All for one and one for all
The Marriage for All bill, allowing new rights to same-sex couples, was backed by President François Hollande's Socialists and other left-wing MPs on 12 February 2013, when it passed in the lower house (the National Assembly) by a vote of 329 to 229. Two months and ten days later, after a heated debate that even saw MPs in fisticuffs, the text was finally adopted by French parliament, and on May 18th it was signed into law by the President.
In 1791, after the Revolution, France was ahead of the times when it decriminalised homosexuality and so it’s surprising to see that the so-called land of love and equal rights climb aboard the same-sex bandwagon much later than its neighbours like the Netherlands (where gay marriage has been legal since 2001), Belgium and Spain, or Argentina, South Africa, Canada and six American states.
And yet according to a 2012 INSEE poll, 70% of the French don’t think it is important for couples living together to get married, and marriage dropped about 50% between 1970 and 2011.
Christophe Barbier, managing editor at L’Express, stated that marriage itself is an “obsolete institution,” adding, “In the era of globalisation this norm is as artificial as it is inefficient, as shown by the fact that divorce has become commonplace.”
In times of perpetual crisis and economic gloom, certainly the country’s government should be focusing on job creation and reforms, not wasting time on an issue that, according to a 2011 IFOP survey for Têtu, touches only 3% of the French population.
So what’s the big deal? Even French celebrities have been weighing in on the issue. Chanel designer Karl Lagerfeld, who admitted to Vice magazine that he was opposed to same-sex marriage, spoke to The New York Times: “I’m against it for a very simple reason: In the ’60s they all said we had the right to the difference. And now, suddenly, they want a bourgeois life. Why can’t people who live together have the same security as bourgeois marrieds?”

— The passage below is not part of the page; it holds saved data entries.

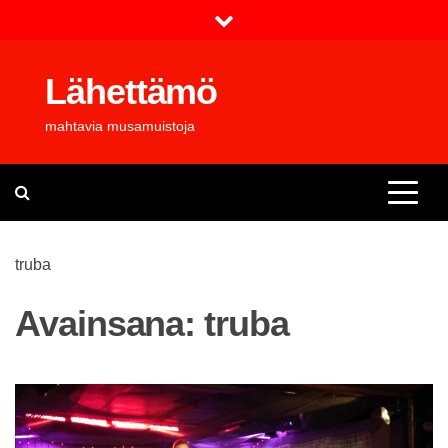
Skip
to
content
Lähettämö
mahtavia musamuistoja
truba
Avainsana:
truba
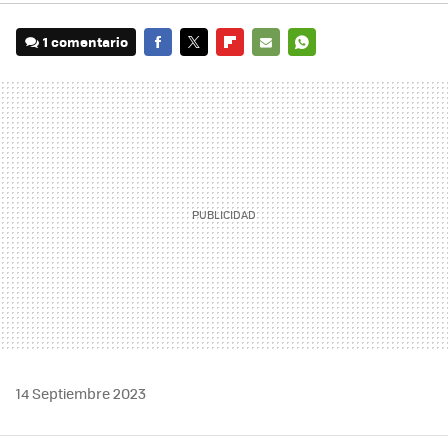
1 comentario
FACEBOOK
TWITTER
FLIPBOARD
E-
WHATSAPP
MAIL
14 Septiembre 2023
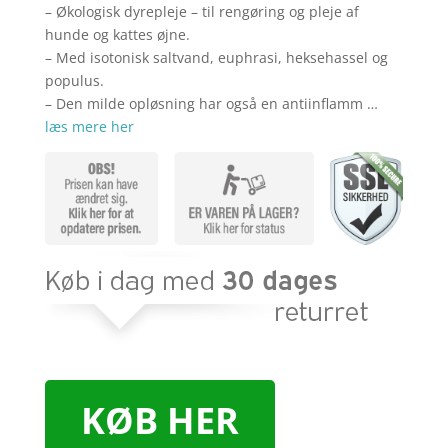
– Økologisk dyrepleje – til rengøring og pleje af
hunde og kattes øjne.
– Med isotonisk saltvand, euphrasi, heksehassel og
populus.
– Den milde opløsning har også en antiinflamm …
læs mere her
KØB HER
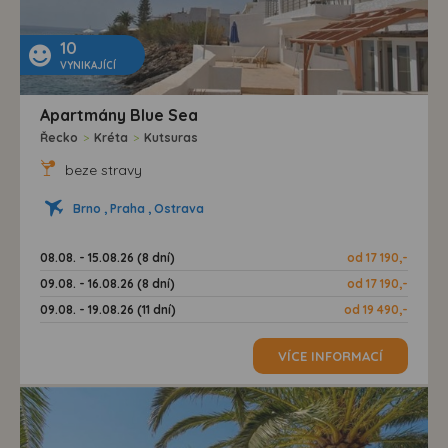
10
VYNIKAJÍCÍ
Apartmány Blue Sea
Řecko
>
Kréta
>
Kutsuras
beze stravy
Brno , Praha , Ostrava
08.08. - 15.08.26 (8 dní)
od 17 190,-
09.08. - 16.08.26 (8 dní)
od 17 190,-
09.08. - 19.08.26 (11 dní)
od 19 490,-
VÍCE INFORMACÍ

While at one point 55% to 65% of the French claimed to support gay marriage, only about 50% favour gay adoption. Lagerfeld said that he was “less enthusiastic” about a child having two dads rather then two moms. “A child without a mother, that’s a bit sad.”
Catherine Denueve said on the Petit Journal du Lundi Soir earlier this month that she was “perplexed” by marriage for all. “We marry a lot and divorce a lot, so I think in time this will be scary. There are very few children in school with a father and mother. I would have preferred to see PACS encouraging adoption by homosexuals."
Same-sex civil unions – pacte civil de solidarité, or PACS as it’s more commonly known – have been recognised since 1999 in France. However this law does not carry the same rights as for married couples, nor does it provide for adoption or medically assisted procreation (MAP).
This is where things get controversial, and the reason why thousands of protestors have taken to the streets across the country (as well as wanting to express an overall disapproval of Hollande). For years, the idea of the nuclear family has been challenged with the rise in divorce. Just watch an episode of Modern Family to see how single-parent, extended or blended (recomposé) families have become the norm. And yet, in the case of adoption or say IVF for same-sex parents, when a child’s psychological development is at stake, the myths around homosexuality seem to put people’s backs up against the heterosexual wall.
Until 1973 – only 40 years ago – homosexuality was classified as a mental illness in the Diagnostic and Statistical Manual of Mental Disorders published by the American Psychiatric Association.
How “normal” can a same-sex parent-child relationship be? Could a child’s gender be skewed by same-sex parents? Or would a child adopted by two mums or two dads face bullying from his or her peers?
The American Psychological Association (APA) found that “same-sex couples are remarkably similar to heterosexual couples, and that parenting effectiveness and the adjustment, development and psychological well-being of children is unrelated to parental sexual orientation”.
As for a person's sexual orientation, the APA asserts that “most people experience little or no sense of choice about their sexual orientation”.
However, some research indicates that bullying could be a problem when children become teenagers. Education will play a key role in addressing and preventing problems with these issues. To draw a comparison, not so many years ago it was children from divorced parents who were subjected to merciless teasing from their peers. We’ve come a long way.
There’s no question that times are changing but the question isn’t about marriage for all, but the capacity to redefine our laws and find better ways to interact. “All you need is love …” the Beatles sang. But that was a very long time ago.